Radici di cemento

Aveva solo un braccio davanti, una mano da studiare attraverso il percorso sbiadito di vene ancora coperte.

La sua stanza si trovava al centro esatto di Torino, dal suo edificio si diramavano vie sempre piene, case ornate di urla, camere dove i sogni si accatastavano.
Il sole stava per scomparire, ma teneva la luce spenta. Le sue mani divenivano meno nitide e stavano già iniziando a mischiarsi all’oscurità. Quanto era grande in quel momento il letto su cui sopravviveva, simile a un gomitolo inanimato.
Si assopì, ma dentro aveva un ammasso che proiettava nella mente dormiente mostri neri. Si svegliava a occhi chiusi e senza respiro. Così per un paio di volte fin quando non arrivava l’ora di avviarsi verso il luogo di lavoro.
Accarezzò un cane solitario che ormai era diventato suo amico. Ogni giorno si salutavano e pareva che ciò, in qualche modo, li legasse.
Finita la giornata lavorativa si rese conto di non aver fatto abbastanza. La sua trasformazione in macchina non riusciva ad avvenire, la pelle era ancora troppo morbida e fragile. Dentro aveva qualcosa che da sempre cercavano di strappare. Parlavano di una certa sensibilità, ma chi era questa presenza, questa intrusa, che non permetteva di spegnersi e lavorare? L’avrebbe soppressa con piacere, ma non riusciva mai a staccarsela di dosso. Ucciderla significava suicidarsi.

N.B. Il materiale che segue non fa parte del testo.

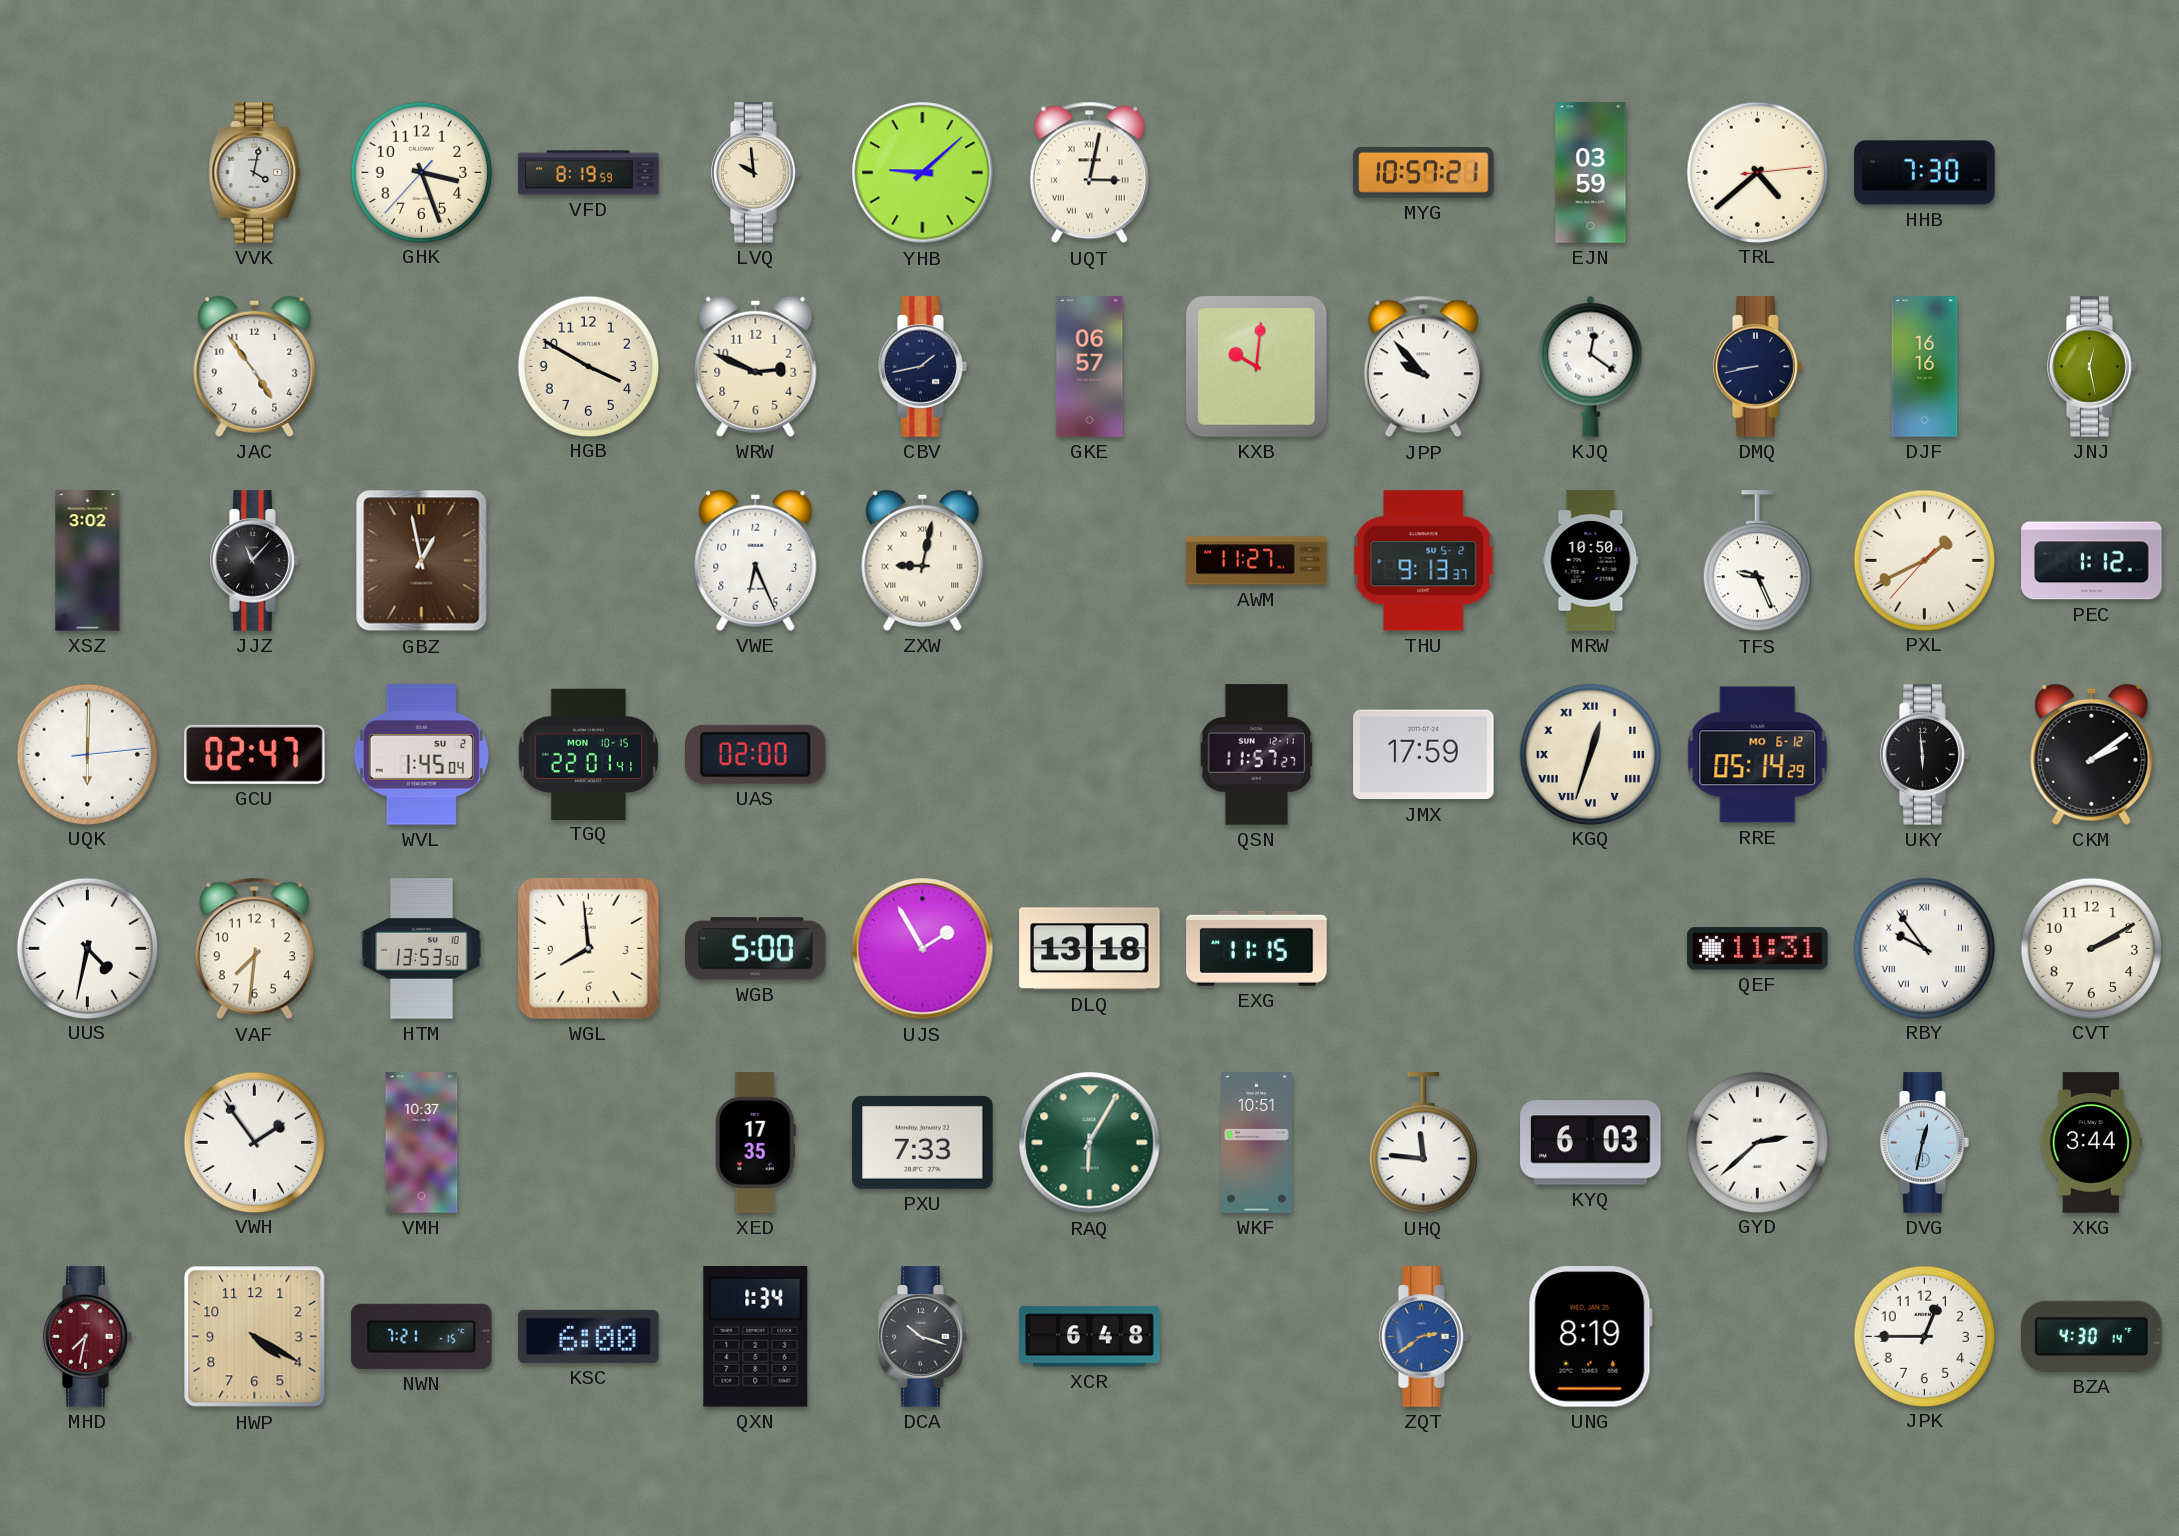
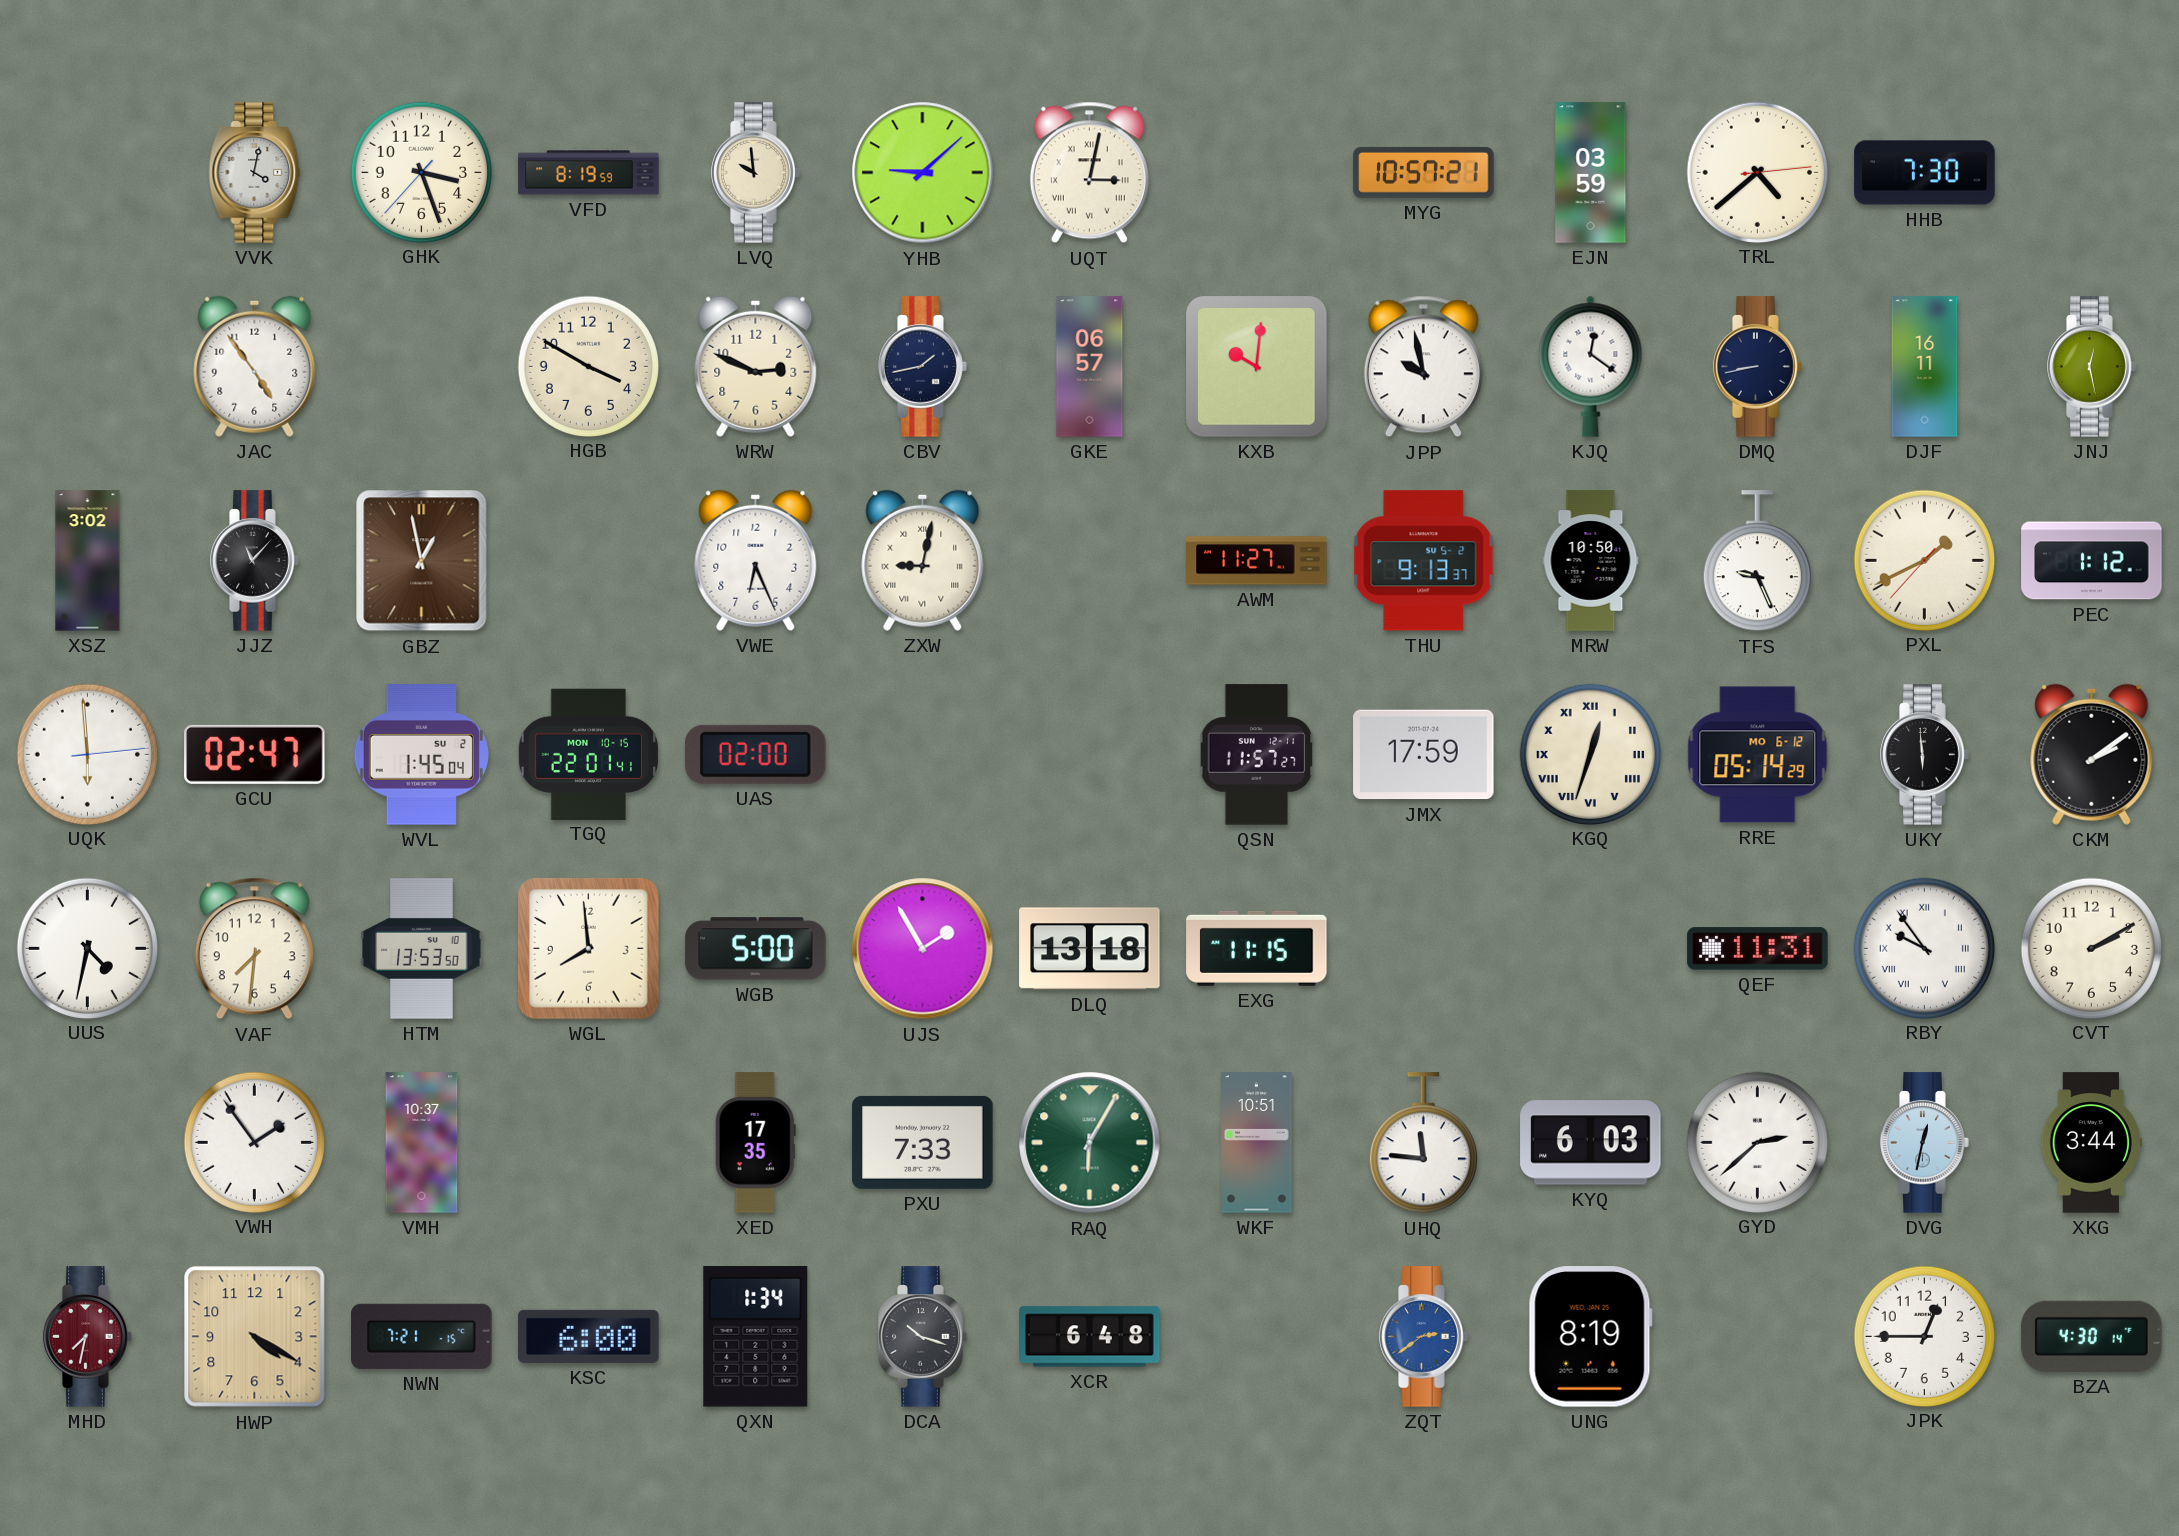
JPP: 9:53 -> 9:58
DJF: 16:16 -> 16:11
UQK: 6:00 -> 5:59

Adesso camminava con gli occhi rivolti verso il basso, mentre ripensava a ciò che non aveva saputo fare. D’improvviso sentì un colpo alla gola e si ritrovò ad essere un tutt’uno con le strisce pedonali che stava attraversando. Si fermò non riuscendo più a comandare le gambe.
Poi vide il nero dell’asfalto lasciare la strada e risalire dai piedi, scalare le gambe fino allo stomaco. Sentì un forte dolore che partiva dalle caviglie e guardando in giù si accorse con orrore che la sua pelle si stava spaccando. La pece nera squartava persino i muscoli e si infilava con prepotenza. Il sangue scivolava su ciò che rimaneva della sua epidermide e scendeva a bagnare la terra.
Era difficile quantificare il dolore che stava provando. Avrebbe voluto allungare le mani e chiudere quegli squarci, ma non riusciva a muoversi, a stento spostava gli occhi per fargli avere una panoramica di quello spettacolo raccapricciante.
Dalle mani, poi, iniziò ad assorbire il fumo dell’aria e, quando le persone iniziarono a intimare di spostarsi con vari insulti, aspirò anche le loro parole e se le chiuse nel petto. Chissà se si erano accorti di come anche la loro oscurità si era riversata come un fiume di fango al suo interno. In ogni caso non lo diedero a vedere. Urlarono e, poi, si sentirono meglio. Presi di premure e ansie attesero che se ne andasse per tornare di corsa alle loro abitazioni o a lavoro alla ricerca di qualcun altro cui buttarsi addosso.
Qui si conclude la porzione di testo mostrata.